### Work order
Each entry that follows should be set down precisely, with its pictures removed.

··· Input records

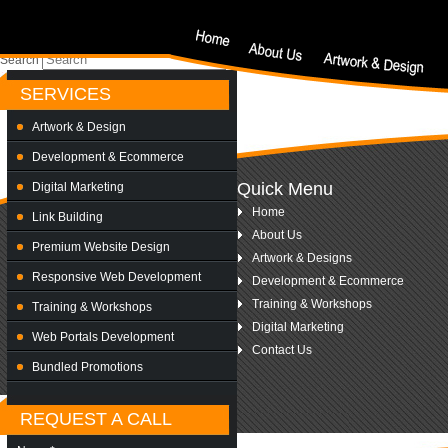
Nothing Found
Sorry, but nothing matched your search criteria. Please try again with some differe
Search
SERVICES
Artwork & Design
Development & Ecommerce
Quick Menu
Digital Marketing
Home
Link Building
About Us
Premium Website Design
Artwork & Designs
Responsive Web Development
Development & Ecommerce
Training & Workshops
Training & Workshops
Digital Marketing
Web Portals Development
Contact Us
Bundled Promotions
REQUEST A CALL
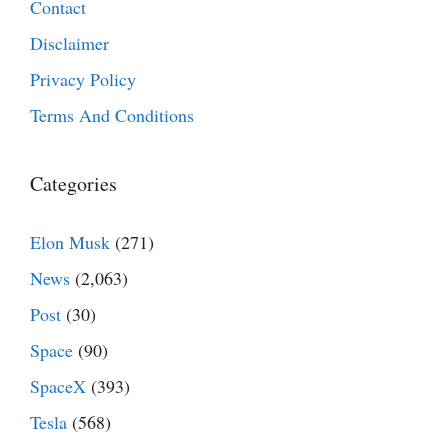
Contact
Disclaimer
Privacy Policy
Terms And Conditions
Categories
Elon Musk
(271)
News
(2,063)
Post
(30)
Space
(90)
SpaceX
(393)
Tesla
(568)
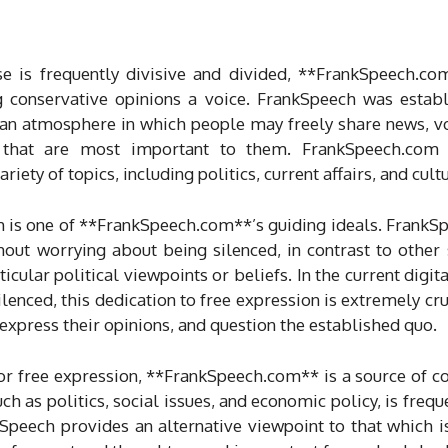
rse is frequently divisive and divided, **FrankSpeech.c
g conservative opinions a voice. FrankSpeech was esta
g an atmosphere in which people may freely share news, v
s that are most important to them. FrankSpeech.com 
iety of topics, including politics, current affairs, and cult
is one of **FrankSpeech.com**’s guiding ideals. FrankSpe
hout worrying about being silenced, in contrast to other
ticular political viewpoints or beliefs. In the current digi
ilenced, this dedication to free expression is extremely cru
xpress their opinions, and question the established quo.
for free expression, **FrankSpeech.com** is a source of 
uch as politics, social issues, and economic policy, is freq
kSpeech provides an alternative viewpoint to that which i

······

### Task answer
Nothing Found
Sorry, but nothing matched your search criteria. Please try again with some differe
Search
SERVICES
Artwork & Design
Development & Ecommerce
Quick Menu
Digital Marketing
Home
Link Building
About Us
Premium Website Design
Artwork & Designs
Responsive Web Development
Development & Ecommerce
Training & Workshops
Training & Workshops
Digital Marketing
Web Portals Development
Contact Us
Bundled Promotions
REQUEST A CALL
Contact
Disclaimer
Privacy Policy
Terms And Conditions
Categories
Elon Musk
(271)
News
(2,063)
Post
(30)
Space
(90)
SpaceX
(393)
Tesla
(568)
rse is frequently divisive and divided, **FrankSpeech.c
g conservative opinions a voice. FrankSpeech was esta
g an atmosphere in which people may freely share news, v
s that are most important to them. FrankSpeech.com 
iety of topics, including politics, current affairs, and cult
is one of **FrankSpeech.com**’s guiding ideals. FrankSpe
hout worrying about being silenced, in contrast to other
ticular political viewpoints or beliefs. In the current digi
ilenced, this dedication to free expression is extremely cru
xpress their opinions, and question the established quo.
for free expression, **FrankSpeech.com** is a source of 
uch as politics, social issues, and economic policy, is freq
kSpeech provides an alternative viewpoint to that which i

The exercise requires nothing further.